「強く正しいヒーロー、あるいはヒロインの物語を書いてください」実作の感想、その2

 読んでいると、概して受講者の小説のレベルがぐんぐんと上がっているのがわかるけれど、この現象は何なのだろう。講師陣のアドバイスが的確なのか、受講者が猛烈な努力を行っているのか、はたまた自主ゼミみたいな感じで集まって感想交換やっているのが効いているのか。

 僕も、時間があるときにそっちに参加するべきなんだろうか。

 

岩森 応「QUESTREAMER」

 読んでいて気分が良くなるタイプの小説。こうして子どもが救われていくのは読後感がいい。
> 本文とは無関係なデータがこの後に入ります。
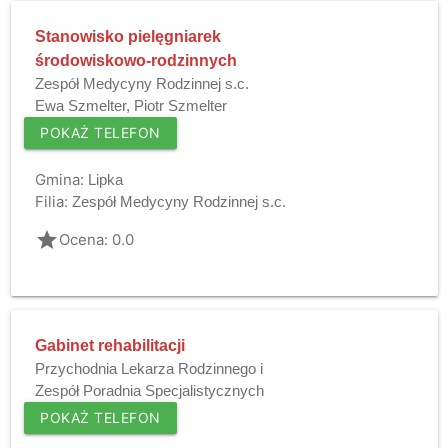
Stanowisko pielęgniarek
środowiskowo-rodzinnych
Zespół Medycyny Rodzinnej s.c.
Ewa Szmelter, Piotr Szmelter
POKAŻ TELEFON
Gmina:
Lipka
Filia:
Zespół Medycyny Rodzinnej s.c.
grade
Ocena: 0.0
Gabinet rehabilitacji
Przychodnia Lekarza Rodzinnego i
Zespół Poradnia Specjalistycznych
POKAŻ TELEFON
 以下問題点。論文形式にする必要があったのだろうか。つまり、「というお話でした」の後に、莉奈が救われて論文を読むシーンがなくても、莉奈の幸せな未来を読者は十分に想像できるはず。いったん物語の外に出てしまうと、読者は冷めてしまうか、そこまでいかなくても、主役が誰なのかがぶれてしまう気がする。

 それに、論文形式にするなら徹頭徹尾そうした文体にする必要があるが、この話では少しずつ普通の小説の文体へと移行してしまっている。それなら、最初から普通の小説にして、その枠組みからでなくてもいい。

 それと、こういうおつかいゲーム型*1の話はとても楽しいんだけれど、もう少し試練を厳しくした方がいい気もする。たとえば、親から反対されるとかぬいぐるみを取り上げられるとか。そんなことはないだろうか?

 

武見 倉森「ゲームマスタ」

 簡潔にまとまっている。ゲーム内世界ものとしては面白い。

 ただ、最後に合われたショットの正体が曖昧に思われた。というよりも、ミレイに事情を解説するためだけに現れたようなキャラクターだ。つまり、ミレイ自身が謎を解いているというよりもショットに誘導されっぱなしであり、結局彼女の正体は不明であり、証言の裏が取れていない。そうした状況の中で、自分を撃つという選択をしたとしても、自ら責任を引き受けた、ということを読者は受け入れるのは難しいはず。

 

村木 言「遺された角」

 上質なファンタジー世界だと思う。これは許しの物語だろう。母によって受けた呪いを許し、自分を残して死んでいったことを許し、さらには義理のきょうだいの存在を許すことだ。梗概ではマウリがヒーローだということだったが、エーネもそう呼ばれる資格はあるはずだ。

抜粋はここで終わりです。